Start of Data provided
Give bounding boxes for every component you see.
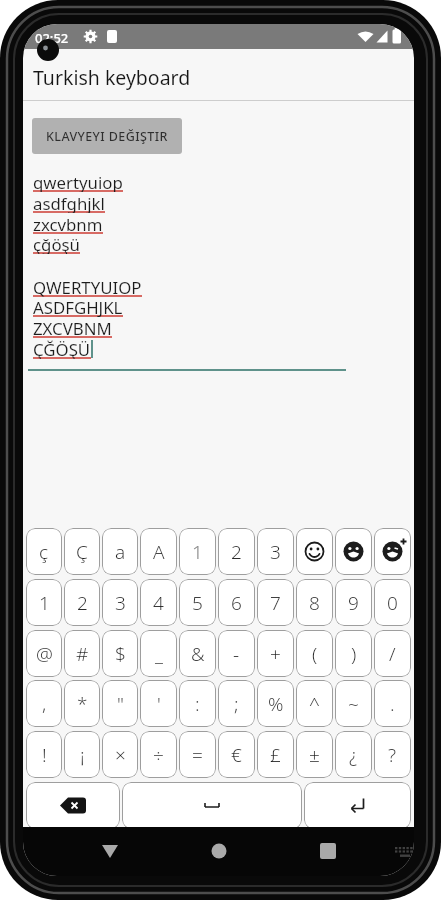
button[interactable]: ¿ — [335, 731, 372, 778]
button[interactable]: ÷ — [140, 731, 177, 778]
button[interactable]: " — [102, 680, 138, 727]
button[interactable]: ^ — [296, 680, 333, 727]
button[interactable] — [23, 827, 154, 876]
staticText: Turkish keyboard — [33, 64, 191, 91]
button[interactable]: 6 — [218, 579, 255, 626]
button[interactable]: 8 — [296, 579, 333, 626]
staticText: 02:52 — [35, 29, 69, 47]
staticText: @ — [36, 641, 53, 667]
staticText: QWERTYUIOP — [33, 276, 142, 297]
button[interactable]: ; — [218, 680, 255, 727]
button[interactable]: 2 — [64, 579, 100, 626]
button[interactable] — [122, 782, 302, 829]
button[interactable]: Ç — [64, 528, 100, 575]
staticText: e3 — [382, 539, 404, 565]
staticText: ^ — [309, 691, 320, 717]
staticText: asdfghjkl — [33, 192, 105, 213]
button[interactable]: 1 — [179, 528, 216, 575]
button[interactable]: ? — [374, 731, 411, 778]
button[interactable]: & — [179, 630, 216, 677]
button[interactable]: ! — [26, 731, 62, 778]
staticText: e1 — [304, 539, 326, 565]
button[interactable]: ± — [296, 731, 333, 778]
button[interactable]: 1 — [26, 579, 62, 626]
button[interactable]: : — [179, 680, 216, 727]
button[interactable]: e1 — [296, 528, 333, 575]
button[interactable]: $ — [102, 630, 138, 677]
button[interactable]: 7 — [257, 579, 294, 626]
button[interactable]: _ — [140, 630, 177, 677]
button[interactable]: ) — [335, 630, 372, 677]
button[interactable] — [374, 528, 411, 575]
staticText: ÷ — [153, 742, 164, 768]
staticText: zxcvbnm — [33, 213, 103, 234]
button[interactable]: / — [374, 630, 411, 677]
staticText: ) — [351, 641, 357, 667]
button[interactable] — [284, 827, 414, 876]
staticText: ! — [42, 742, 47, 768]
staticText: ? — [388, 742, 397, 768]
button[interactable]: × — [102, 731, 138, 778]
staticText: : — [195, 691, 200, 717]
button[interactable]: # — [64, 630, 100, 677]
button[interactable]: . — [374, 680, 411, 727]
button[interactable]: 4 — [140, 579, 177, 626]
button[interactable]: a — [102, 528, 138, 575]
staticText: ÇĞÖŞÜ — [33, 338, 91, 359]
button[interactable]: e2 — [335, 528, 372, 575]
button[interactable]: 3 — [102, 579, 138, 626]
button[interactable]: A — [140, 528, 177, 575]
button[interactable]: * — [64, 680, 100, 727]
staticText: 7 — [270, 590, 281, 616]
button[interactable]: 3 — [257, 528, 294, 575]
staticText: çğöşü — [33, 233, 80, 254]
button[interactable]: e3 — [374, 528, 411, 575]
button[interactable]: 5 — [179, 579, 216, 626]
button[interactable] — [154, 827, 284, 876]
button[interactable]: ~ — [335, 680, 372, 727]
button[interactable]: ç — [26, 528, 62, 575]
staticText: , — [42, 691, 47, 717]
button[interactable]: KLAVYEYI DEĞIŞTIR — [32, 118, 182, 154]
button[interactable]: 0 — [374, 579, 411, 626]
button[interactable]: ( — [296, 630, 333, 677]
staticText: ASDFGHJKL — [33, 296, 123, 317]
staticText: × — [115, 742, 126, 768]
staticText: 6 — [231, 590, 242, 616]
button[interactable] — [335, 528, 372, 575]
button[interactable] — [304, 782, 411, 829]
button[interactable]: € — [218, 731, 255, 778]
staticText: % — [268, 691, 284, 717]
button[interactable]: - — [218, 630, 255, 677]
button[interactable]: ' — [140, 680, 177, 727]
button[interactable]: % — [257, 680, 294, 727]
staticText: KLAVYEYI DEĞIŞTIR — [46, 128, 168, 145]
button[interactable]: , — [26, 680, 62, 727]
staticText: 3 — [270, 539, 281, 565]
staticText: * — [77, 691, 88, 717]
staticText: ~ — [348, 691, 359, 717]
button[interactable] — [26, 782, 120, 829]
staticText: 8 — [309, 590, 320, 616]
staticText: a — [115, 539, 126, 565]
staticText: 0 — [387, 590, 398, 616]
button[interactable]: = — [179, 731, 216, 778]
staticText: ; — [234, 691, 239, 717]
button[interactable]: 9 — [335, 579, 372, 626]
staticText: . — [390, 691, 395, 717]
button[interactable]: 2 — [218, 528, 255, 575]
staticText: / — [389, 641, 396, 667]
staticText: 2 — [77, 590, 88, 616]
staticText: ' — [157, 691, 161, 717]
staticText: 1 — [192, 539, 203, 565]
staticText: A — [153, 539, 165, 565]
staticText: - — [233, 641, 240, 667]
staticText: 9 — [348, 590, 359, 616]
button[interactable] — [296, 528, 333, 575]
button[interactable]: + — [257, 630, 294, 677]
button[interactable]: ¡ — [64, 731, 100, 778]
staticText: = — [192, 742, 203, 768]
button[interactable]: £ — [257, 731, 294, 778]
staticText: ( — [312, 641, 318, 667]
button[interactable]: @ — [26, 630, 62, 677]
End of Data provided
▶ [Directions] Return the preceding entries exactly, each word as given, but leave out any picture.

▶ [Response]
Give bounding boxes for every component you see.
button[interactable]: ¿ — [335, 731, 372, 778]
button[interactable]: ÷ — [140, 731, 177, 778]
button[interactable]: " — [102, 680, 138, 727]
button[interactable]: ^ — [296, 680, 333, 727]
button[interactable] — [23, 827, 154, 876]
staticText: Turkish keyboard — [33, 64, 191, 91]
button[interactable]: 6 — [218, 579, 255, 626]
button[interactable]: 8 — [296, 579, 333, 626]
staticText: 02:52 — [35, 29, 69, 47]
staticText: @ — [36, 641, 53, 667]
staticText: QWERTYUIOP — [33, 276, 142, 297]
button[interactable]: ; — [218, 680, 255, 727]
button[interactable]: 2 — [64, 579, 100, 626]
button[interactable] — [122, 782, 302, 829]
button[interactable]: Ç — [64, 528, 100, 575]
staticText: e3 — [382, 539, 404, 565]
staticText: ^ — [309, 691, 320, 717]
staticText: asdfghjkl — [33, 192, 105, 213]
button[interactable]: 1 — [179, 528, 216, 575]
button[interactable]: ? — [374, 731, 411, 778]
button[interactable]: & — [179, 630, 216, 677]
button[interactable]: ! — [26, 731, 62, 778]
staticText: e1 — [304, 539, 326, 565]
button[interactable]: ± — [296, 731, 333, 778]
button[interactable]: 1 — [26, 579, 62, 626]
button[interactable]: : — [179, 680, 216, 727]
button[interactable]: e1 — [296, 528, 333, 575]
button[interactable]: $ — [102, 630, 138, 677]
button[interactable]: 7 — [257, 579, 294, 626]
button[interactable]: _ — [140, 630, 177, 677]
button[interactable]: ) — [335, 630, 372, 677]
button[interactable] — [374, 528, 411, 575]
staticText: ÷ — [153, 742, 164, 768]
staticText: zxcvbnm — [33, 213, 103, 234]
button[interactable]: / — [374, 630, 411, 677]
staticText: ) — [351, 641, 357, 667]
button[interactable] — [284, 827, 414, 876]
staticText: ! — [42, 742, 47, 768]
staticText: ? — [388, 742, 397, 768]
button[interactable]: × — [102, 731, 138, 778]
staticText: : — [195, 691, 200, 717]
button[interactable]: # — [64, 630, 100, 677]
button[interactable]: . — [374, 680, 411, 727]
button[interactable]: 4 — [140, 579, 177, 626]
button[interactable]: a — [102, 528, 138, 575]
staticText: ÇĞÖŞÜ — [33, 338, 91, 359]
button[interactable]: e2 — [335, 528, 372, 575]
button[interactable]: 3 — [102, 579, 138, 626]
button[interactable]: A — [140, 528, 177, 575]
button[interactable]: * — [64, 680, 100, 727]
staticText: 7 — [270, 590, 281, 616]
button[interactable]: 3 — [257, 528, 294, 575]
staticText: çğöşü — [33, 233, 80, 254]
button[interactable]: e3 — [374, 528, 411, 575]
button[interactable]: 5 — [179, 579, 216, 626]
button[interactable] — [154, 827, 284, 876]
button[interactable]: ~ — [335, 680, 372, 727]
button[interactable]: ç — [26, 528, 62, 575]
staticText: , — [42, 691, 47, 717]
button[interactable]: KLAVYEYI DEĞIŞTIR — [32, 118, 182, 154]
button[interactable]: 0 — [374, 579, 411, 626]
button[interactable]: ( — [296, 630, 333, 677]
staticText: ASDFGHJKL — [33, 296, 123, 317]
staticText: × — [115, 742, 126, 768]
staticText: 6 — [231, 590, 242, 616]
button[interactable] — [335, 528, 372, 575]
button[interactable] — [304, 782, 411, 829]
button[interactable]: € — [218, 731, 255, 778]
staticText: % — [268, 691, 284, 717]
button[interactable]: - — [218, 630, 255, 677]
button[interactable]: ' — [140, 680, 177, 727]
button[interactable]: % — [257, 680, 294, 727]
staticText: KLAVYEYI DEĞIŞTIR — [46, 128, 168, 145]
button[interactable]: , — [26, 680, 62, 727]
staticText: 3 — [270, 539, 281, 565]
staticText: * — [77, 691, 88, 717]
staticText: ~ — [348, 691, 359, 717]
button[interactable] — [26, 782, 120, 829]
staticText: 8 — [309, 590, 320, 616]
staticText: a — [115, 539, 126, 565]
staticText: 0 — [387, 590, 398, 616]
button[interactable]: = — [179, 731, 216, 778]
staticText: ; — [234, 691, 239, 717]
button[interactable]: 9 — [335, 579, 372, 626]
staticText: . — [390, 691, 395, 717]
button[interactable]: 2 — [218, 528, 255, 575]
staticText: / — [389, 641, 396, 667]
staticText: 2 — [77, 590, 88, 616]
staticText: ' — [157, 691, 161, 717]
staticText: 1 — [192, 539, 203, 565]
staticText: A — [153, 539, 165, 565]
staticText: - — [233, 641, 240, 667]
staticText: 9 — [348, 590, 359, 616]
button[interactable] — [296, 528, 333, 575]
button[interactable]: + — [257, 630, 294, 677]
button[interactable]: ¡ — [64, 731, 100, 778]
staticText: = — [192, 742, 203, 768]
button[interactable]: £ — [257, 731, 294, 778]
staticText: ( — [312, 641, 318, 667]
button[interactable]: @ — [26, 630, 62, 677]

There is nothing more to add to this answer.